A. Each state's surplus lines laws must be followed and they vary from state to state. In several states the surplus lines broker must obtain a single declination for the entire group at inception of the coverage, but is relieved of the obligation to file individual affidavits as members join the group (not true in New York). The surplus lines taxes are the same as non-group policies.

- Does the answer depend on whether it is a group master policy or individual policies issued to the purchasing group members?

A. No. It makes no difference.

- Assuming the risk is otherwise appropriate for the non-admitted market, are there any restrictions on issuing group P&C policies on a surplus lines basis'?

A. The same restrictions apply to non-admitted policies as admitted policies in the sense that an excess lines broker may not place coverage in the non-admitted market that would be unlawful if placed with an admitted carrier.

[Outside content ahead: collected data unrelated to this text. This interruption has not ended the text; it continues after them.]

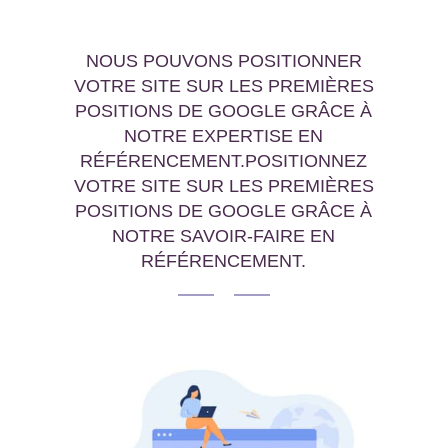
NOUS POUVONS POSITIONNER
VOTRE SITE SUR LES PREMIÈRES
POSITIONS DE GOOGLE GRÂCE À
NOTRE EXPERTISE EN
RÉFÉRENCEMENT.POSITIONNEZ
VOTRE SITE SUR LES PREMIÈRES
POSITIONS DE GOOGLE GRÂCE À
NOTRE SAVOIR-FAIRE EN
RÉFÉRENCEMENT.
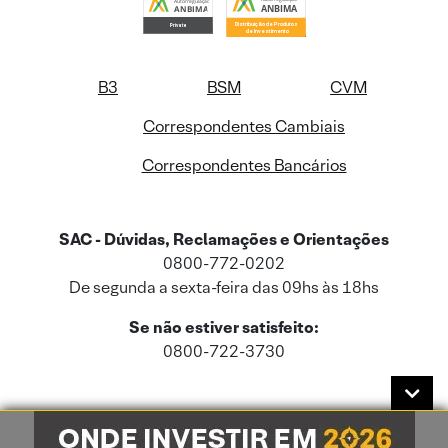
B3
BSM
CVM
Correspondentes Cambiais
Correspondentes Bancários
SAC - Dúvidas, Reclamações e Orientações
0800-772-0202
De segunda a sexta-feira das 09hs às 18hs
Se não estiver satisfeito:
0800-722-3730
Este site usa cookies e dados pessoais de acordo com a nossa
Política de
Cookies
e a nossa
Política de Privacidade
.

While non-admitted paper is not regulated per se, if an aspect of insurance is not permissible to a licensed carrier it is not permissible to an unlicensed carrier.

Q. So, why form a risk purchasing group?

  • The absence of state counter-signature requirements is a big advantage.
  • There really are economies of scale.
  • Program business, with multiple parties, is easier.
  • Brand recognition.
  • A safe harbor for questionable programs.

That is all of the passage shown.